CSU weiter verstimmt wegen Kritik aus der evangelischen Kirche
Der "Brandbrief" der Berliner Büros der Kirchen zur Asylpolitik der Unionsparteien wirkt nach. CSU-Politiker äußern sich weiterhin verstimmt. Evangelische Spitzenrepräsentanten verteidigen die Positionierung in Zeiten des Wahlkampfs.

Frankfurt a.M. (epd). Das Verhältnis zwischen der CSU und der evangelischen Kirche bleibt zwei Wochen nach der umstrittenen Asyl-Abstimmung im Bundestag angespannt. Während Parteichef Markus Söder und der Vorsitzende der CSU-Fraktion im Bayerischen Landtag, Klaus Holetschek die kirchliche Stellungnahme zum Kurs unter dem Unions-Kanzlerkandidaten Friedrich Merz (CDU) abermals kritisierten, verteidigte die Ratsvorsitzende der Evangelischen Kirche in Deutschland (EKD), Kirsten Fehrs, die Positionierung als Beitrag zu politischen Debatte.

Holetschek sagte der „Augsburger Allgemeinen“ (Donnerstag): „Die Fragen der Tagespolitik gehören in einer Demokratie ins Parlament, nicht in die Predigt.“ Die von der EKD und der katholischen Deutschen Bischofskonferenz geäußerte Kritik am Kurs von Merz so kurz vor der Bundestagswahl sei ein „Kardinalfehler“. Dem Evangelischen Pressedienst (epd) sagt der Katholik Holetschek, wenn sich die Kirchen kurz vor einer Wahl bei gesellschaftlich hochkontroversen Debatten „klar auf eine Seite schlagen, habe ich kein gutes Gefühl“. Er sehe die „zentralen Kompetenzen“ der Kirchen darin, der Gesellschaft ein christliches Fundament zu geben.
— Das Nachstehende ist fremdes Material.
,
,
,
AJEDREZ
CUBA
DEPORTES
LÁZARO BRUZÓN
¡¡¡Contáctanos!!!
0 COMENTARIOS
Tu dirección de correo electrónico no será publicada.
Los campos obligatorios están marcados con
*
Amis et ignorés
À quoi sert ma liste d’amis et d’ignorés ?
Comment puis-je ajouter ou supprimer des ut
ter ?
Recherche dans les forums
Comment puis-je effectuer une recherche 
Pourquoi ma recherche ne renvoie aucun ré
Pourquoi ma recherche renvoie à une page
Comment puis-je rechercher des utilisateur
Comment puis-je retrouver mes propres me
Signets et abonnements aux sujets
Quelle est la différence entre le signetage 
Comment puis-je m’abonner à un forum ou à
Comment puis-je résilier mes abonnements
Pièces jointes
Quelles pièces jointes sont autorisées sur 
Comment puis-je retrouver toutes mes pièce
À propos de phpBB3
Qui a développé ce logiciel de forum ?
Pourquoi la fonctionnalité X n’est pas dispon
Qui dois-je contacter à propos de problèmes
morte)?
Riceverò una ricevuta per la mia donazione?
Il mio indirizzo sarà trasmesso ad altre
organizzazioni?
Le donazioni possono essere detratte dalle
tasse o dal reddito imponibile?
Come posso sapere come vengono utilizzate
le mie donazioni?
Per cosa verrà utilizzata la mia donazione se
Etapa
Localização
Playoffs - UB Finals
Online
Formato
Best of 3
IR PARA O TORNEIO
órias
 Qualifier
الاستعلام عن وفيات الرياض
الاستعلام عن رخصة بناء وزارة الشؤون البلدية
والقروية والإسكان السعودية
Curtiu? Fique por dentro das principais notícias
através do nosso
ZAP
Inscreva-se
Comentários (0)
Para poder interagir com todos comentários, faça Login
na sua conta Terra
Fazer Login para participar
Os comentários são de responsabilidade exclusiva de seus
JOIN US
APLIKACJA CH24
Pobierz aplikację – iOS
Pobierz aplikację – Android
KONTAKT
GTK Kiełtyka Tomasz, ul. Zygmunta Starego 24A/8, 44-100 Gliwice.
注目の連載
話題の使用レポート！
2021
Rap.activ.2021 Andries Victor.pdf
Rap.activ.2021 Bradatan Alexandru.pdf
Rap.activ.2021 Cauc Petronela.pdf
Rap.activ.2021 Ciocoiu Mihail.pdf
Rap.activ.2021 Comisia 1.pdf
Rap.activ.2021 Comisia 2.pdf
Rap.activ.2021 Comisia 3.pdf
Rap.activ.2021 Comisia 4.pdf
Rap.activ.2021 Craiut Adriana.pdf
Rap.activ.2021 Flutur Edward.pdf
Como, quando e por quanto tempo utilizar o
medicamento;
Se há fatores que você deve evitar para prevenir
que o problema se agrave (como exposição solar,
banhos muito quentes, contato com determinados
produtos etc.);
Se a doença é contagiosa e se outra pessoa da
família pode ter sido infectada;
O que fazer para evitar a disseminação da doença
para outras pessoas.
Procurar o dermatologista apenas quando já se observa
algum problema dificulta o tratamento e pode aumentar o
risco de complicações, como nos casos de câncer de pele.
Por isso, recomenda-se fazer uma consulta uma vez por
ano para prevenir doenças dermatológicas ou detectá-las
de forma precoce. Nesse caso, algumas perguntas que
Söder, der der evangelischen Kirche angehört, sagte dem „RedaktionsNetzwerk Deutschland“ (Donnerstag): „Die Kritik nehmen wir an, aber umgekehrt müssen wir auch unsere Meinung sagen dürfen - auch ich als gläubiger Christ.“ Der bayerische Ministerpräsident sprach von einem „offenbar unabgestimmten Schreiben der politischen Büros der Kirchen“. Mehrere Bischöfe und viele Gläubige hätten sich sofort davon distanziert.

Die Ratsvorsitzende Fehrs sagte am Donnerstag bei einer Online-Pressekonferenz, zum Thema Migration und Stärkung der Demokratie hätten die Kirchen „sehr klare Positionen“, und es sei auch wichtig, dass sie in den demokratischen Diskurs eingetragen werden. Gleichzeitig „erheben diese Papiere niemals den Anspruch, letzte Wahrheiten zu verkünden“, sagte die Hamburger Bischöfin.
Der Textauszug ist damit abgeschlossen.